═══ Data records ═══

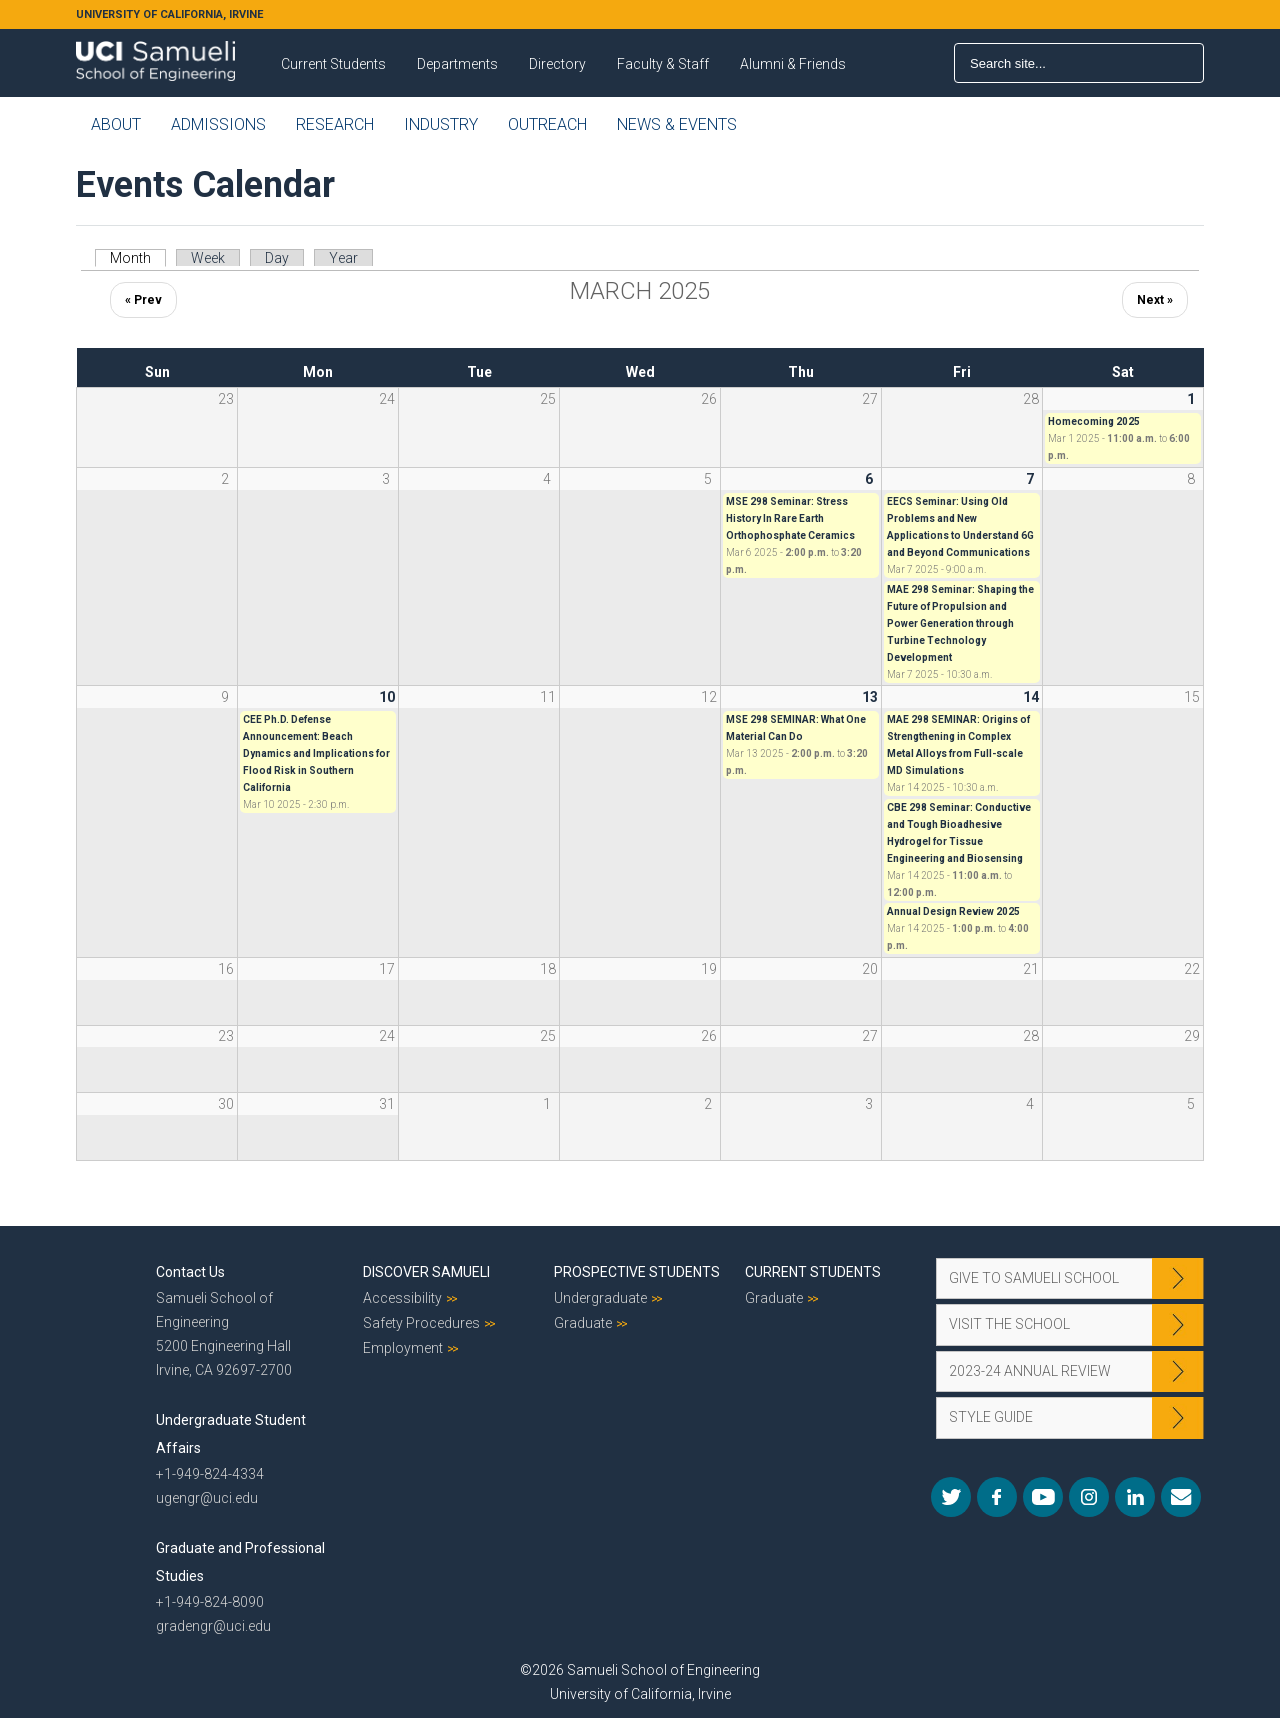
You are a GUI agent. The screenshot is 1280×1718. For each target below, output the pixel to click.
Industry (441, 124)
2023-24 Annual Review (1030, 1371)
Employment (403, 1348)
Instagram (1089, 1497)
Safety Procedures (421, 1323)
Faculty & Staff (663, 64)
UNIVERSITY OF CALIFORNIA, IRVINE (169, 14)
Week (208, 258)
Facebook (997, 1497)
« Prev (143, 300)
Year (343, 258)
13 (870, 697)
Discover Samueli (426, 1272)
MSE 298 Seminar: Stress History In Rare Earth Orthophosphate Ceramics (790, 518)
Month (138, 257)
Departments (457, 64)
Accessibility (402, 1298)
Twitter (951, 1497)
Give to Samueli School (1034, 1278)
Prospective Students (637, 1272)
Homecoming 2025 (1094, 421)
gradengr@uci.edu (213, 1626)
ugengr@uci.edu (207, 1498)
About (116, 124)
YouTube (1043, 1497)
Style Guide (991, 1417)
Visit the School (1009, 1324)
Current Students (333, 64)
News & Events (677, 124)
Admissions (218, 124)
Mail (1181, 1497)
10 (387, 697)
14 (1031, 697)
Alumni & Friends (793, 64)
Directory (557, 64)
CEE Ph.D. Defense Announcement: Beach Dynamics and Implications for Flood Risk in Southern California (316, 753)
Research (335, 124)
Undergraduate (600, 1298)
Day (277, 258)
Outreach (547, 124)
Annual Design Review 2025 (953, 911)
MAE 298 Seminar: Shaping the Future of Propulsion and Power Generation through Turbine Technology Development (960, 623)
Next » (1155, 300)
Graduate (583, 1323)
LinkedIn (1135, 1497)
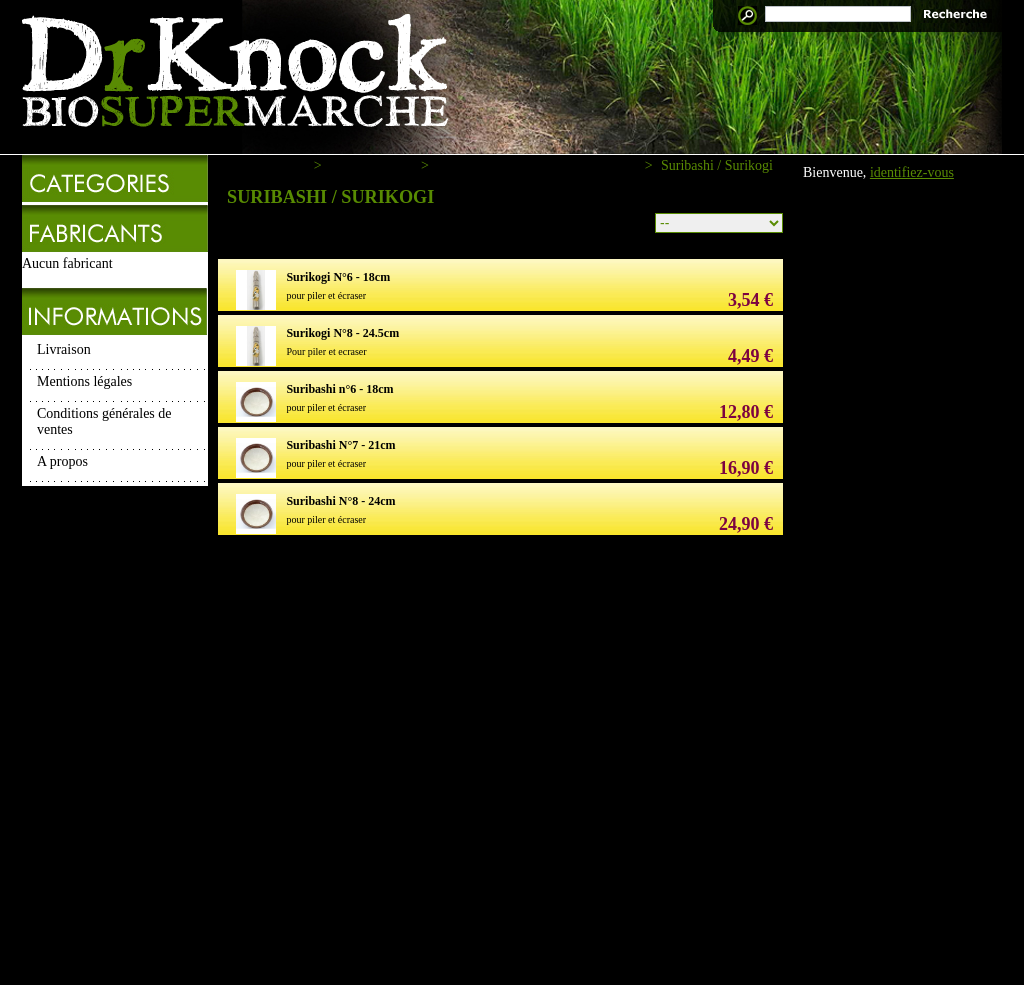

═══

From the line containing "News & Events (677, 124)" down to the last line of the entries above, retype each line exactly as it stands, but skip the pictures.

* _Exercise response_:
News & Events (677, 124)
Admissions (218, 124)
Mail (1181, 1497)
10 (387, 697)
14 (1031, 697)
Alumni & Friends (793, 64)
Directory (557, 64)
CEE Ph.D. Defense Announcement: Beach Dynamics and Implications for Flood Risk in Southern California (316, 753)
Research (335, 124)
Undergraduate (600, 1298)
Day (277, 258)
Outreach (547, 124)
Annual Design Review 2025 (953, 911)
MAE 298 Seminar: Shaping the Future of Propulsion and Power Generation through Turbine Technology Development (960, 623)
Next » (1155, 300)
Graduate (583, 1323)
LinkedIn (1135, 1497)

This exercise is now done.